__Your objective__:
In the entries below, find the line with "of our frames" and the line with "View the Range". Reproduce those two lines and every line between them exactly, and nothing more.

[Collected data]
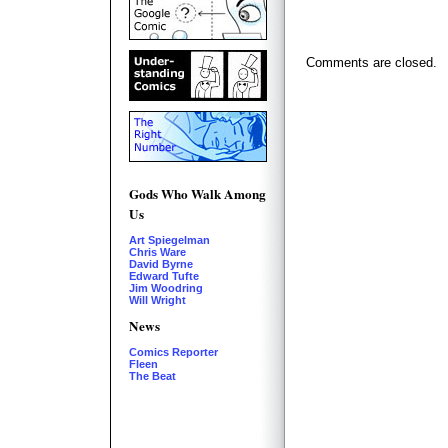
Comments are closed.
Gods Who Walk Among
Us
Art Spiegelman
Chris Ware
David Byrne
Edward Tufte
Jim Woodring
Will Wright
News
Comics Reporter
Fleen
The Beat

---

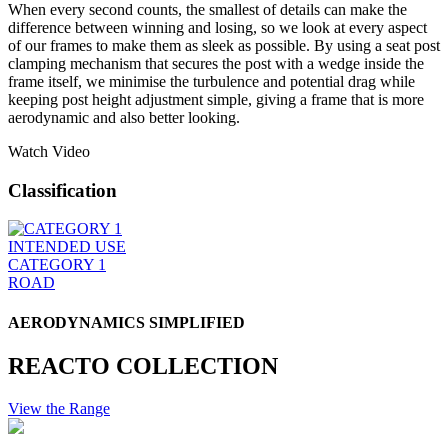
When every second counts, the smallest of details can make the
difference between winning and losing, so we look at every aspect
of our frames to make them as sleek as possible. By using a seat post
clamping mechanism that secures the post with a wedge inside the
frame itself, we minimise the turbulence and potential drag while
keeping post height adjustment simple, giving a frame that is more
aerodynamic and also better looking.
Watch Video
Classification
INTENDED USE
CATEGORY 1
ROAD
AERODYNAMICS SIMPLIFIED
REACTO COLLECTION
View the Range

__Response__:
of our frames to make them as sleek as possible. By using a seat post
clamping mechanism that secures the post with a wedge inside the
frame itself, we minimise the turbulence and potential drag while
keeping post height adjustment simple, giving a frame that is more
aerodynamic and also better looking.
Watch Video
Classification
INTENDED USE
CATEGORY 1
ROAD
AERODYNAMICS SIMPLIFIED
REACTO COLLECTION
View the Range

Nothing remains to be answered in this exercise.